Reimbursement considerations include the need for detailed records of the ulcer's characteristics, treatment plans, and patient assessments. Common denials may arise from insufficient documentation or failure to demonstrate medical necessity for the treatment provided. Best practices include ensuring that all documentation is complete, accurate, and reflects the severity of the condition, as well as regular updates on the patient's progress and response to treatment.

Resources

Clinical References

  • •
    ICD-10 Official Guidelines for L00-L99
  • •
    Clinical Documentation Requirements

Coding & Billing References

  • •
    ICD-10 Official Guidelines for L00-L99
  • •
    Clinical Documentation Requirements

Frequently Asked Questions

What specific conditions are covered by L89.42?

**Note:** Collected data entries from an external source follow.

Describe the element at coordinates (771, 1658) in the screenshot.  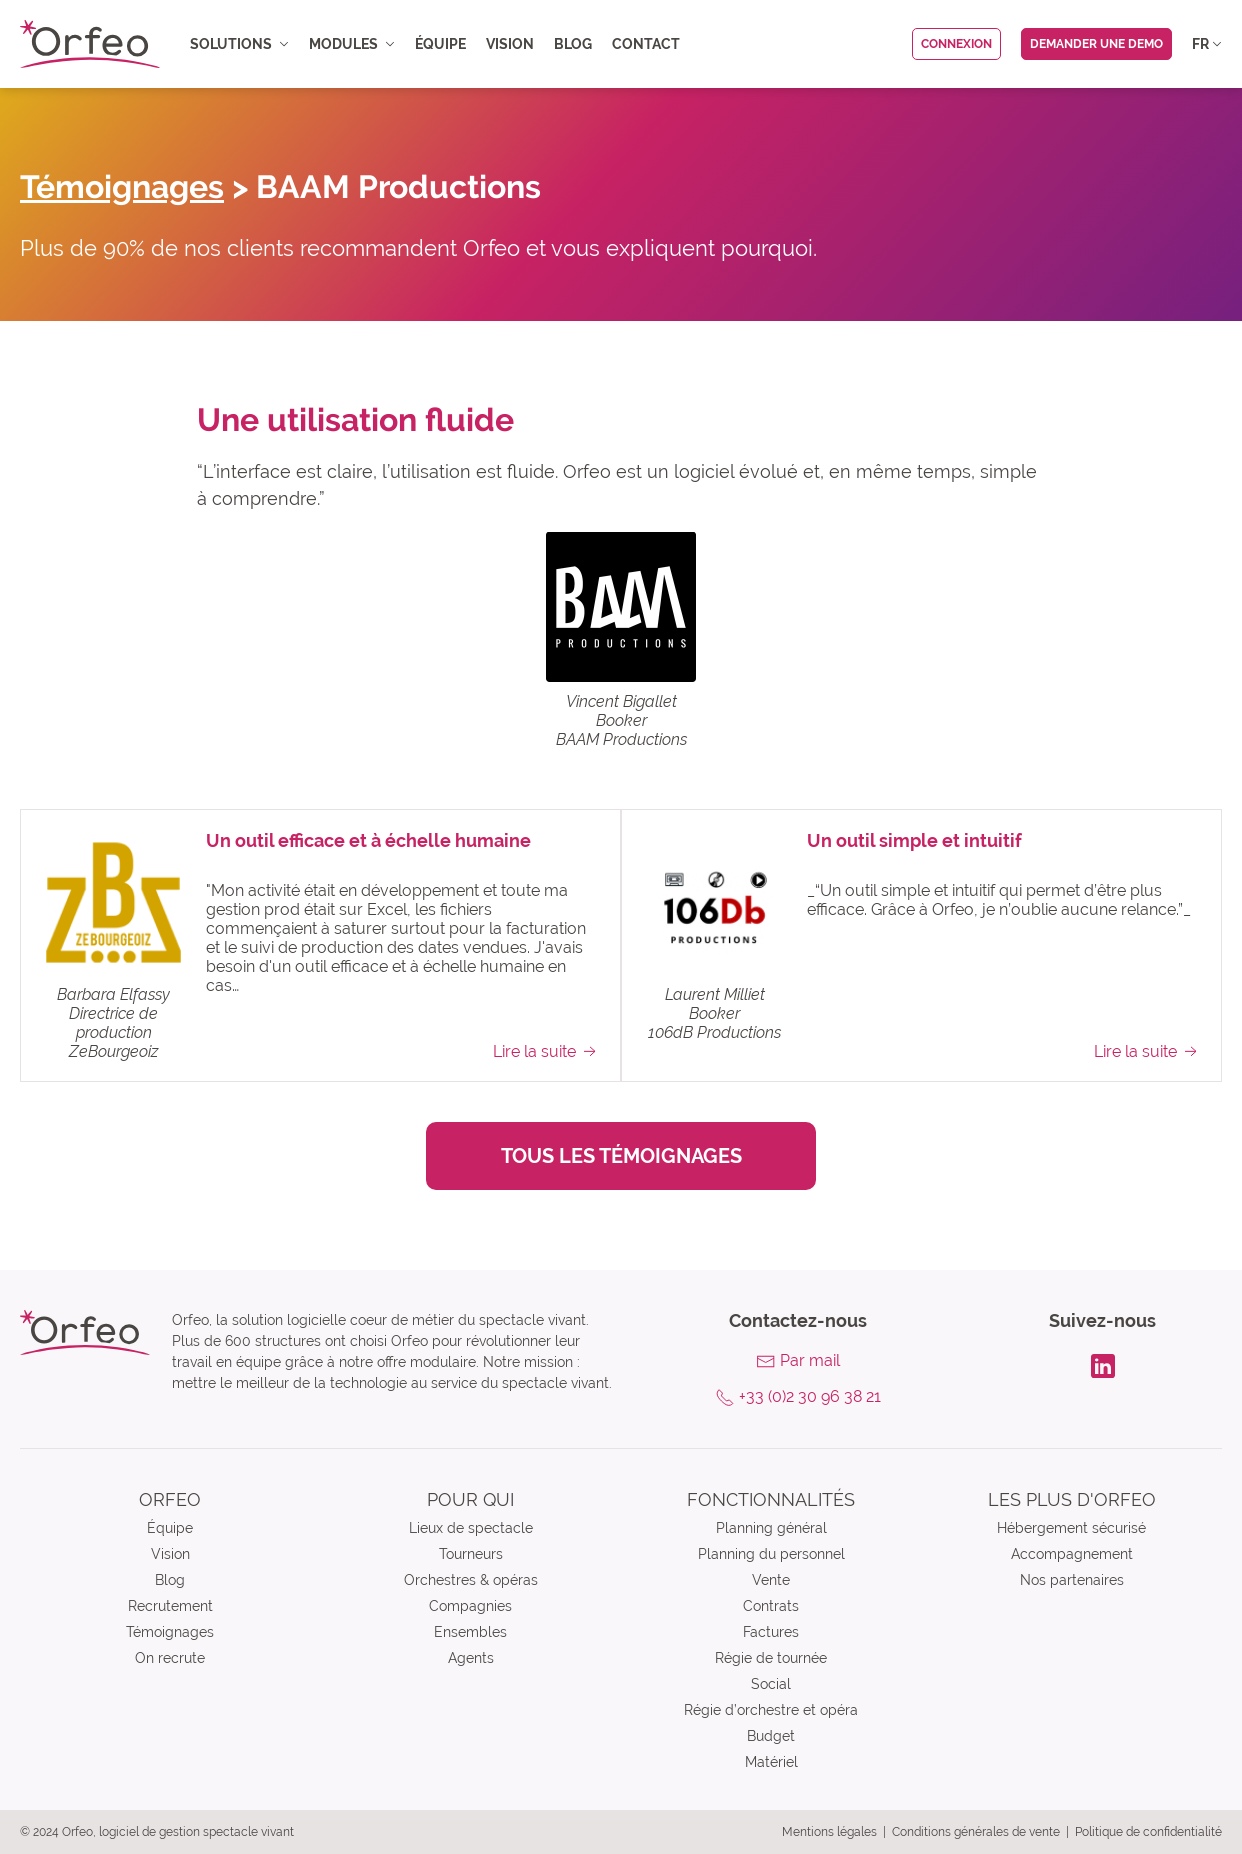
I see `Régie de tournée` at that location.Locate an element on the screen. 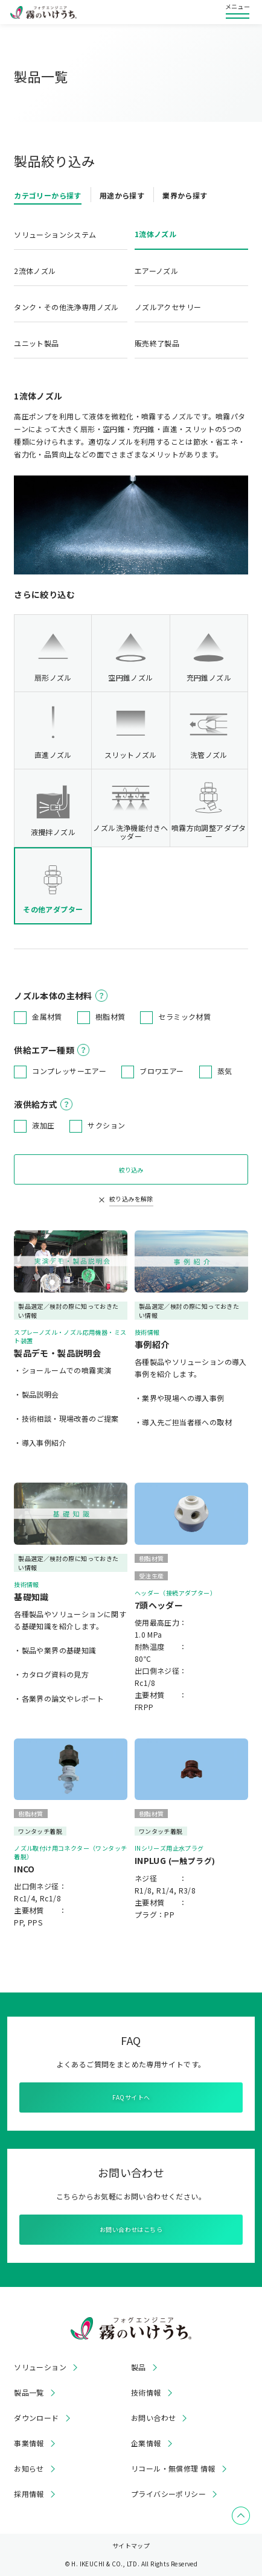 This screenshot has height=2576, width=262. 用途から探す is located at coordinates (122, 195).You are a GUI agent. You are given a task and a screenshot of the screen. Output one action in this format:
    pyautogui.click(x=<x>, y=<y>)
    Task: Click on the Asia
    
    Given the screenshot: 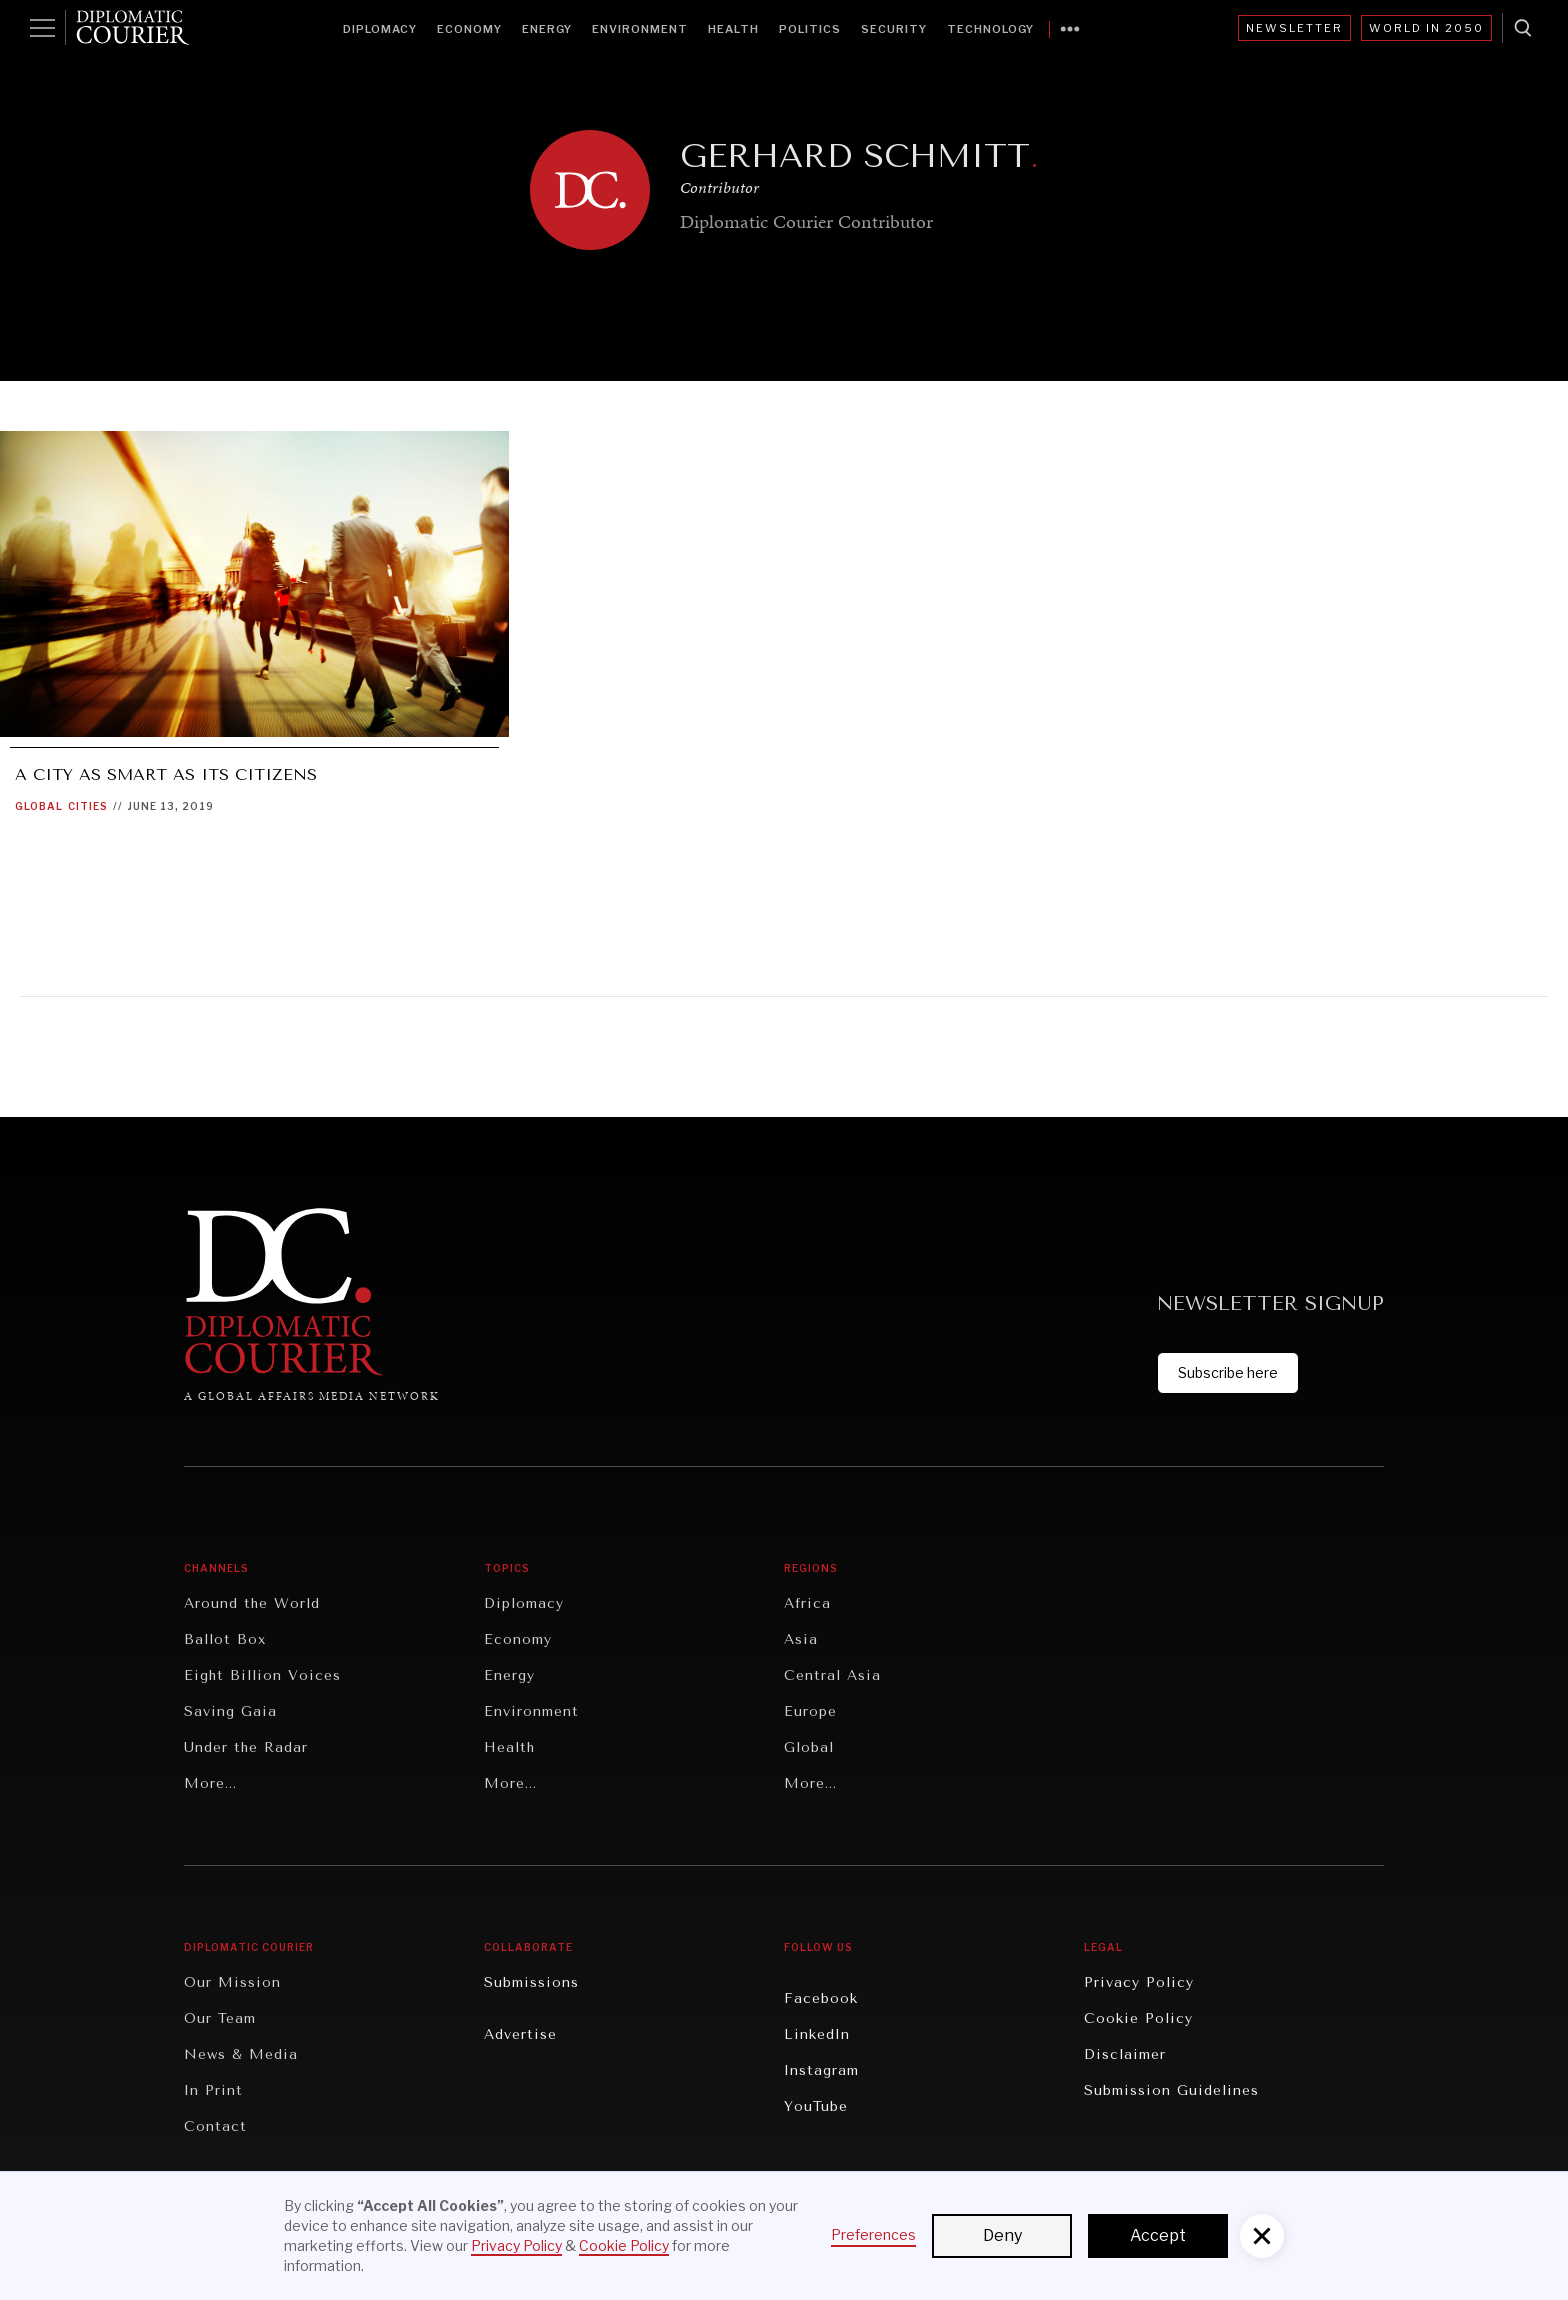 What is the action you would take?
    pyautogui.click(x=801, y=1639)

L89.42 specifically covers stage 2 pressure ulcers located on contiguous sites of the back, buttock, and hip. This includes ulcers that present with partial-thickness skin loss, such as abrasions or blisters, in these anatomical areas.

When should L89.42 be used instead of related codes?

L89.42 should be used when documenting a stage 2 pressure ulcer specifically located on the back, buttock, and hip. It is important to differentiate from stage 1 (L89.41) and stage 3 (L89.43) ulcers based on the depth of tissue involvement.

What documentation supports L89.42?

Documentation should include a detailed description of the ulcer's characteristics, including size, depth, and appearance, as well as patient history, risk factors, and treatment plans. Regular assessments and updates on the ulcer's status are also necessary.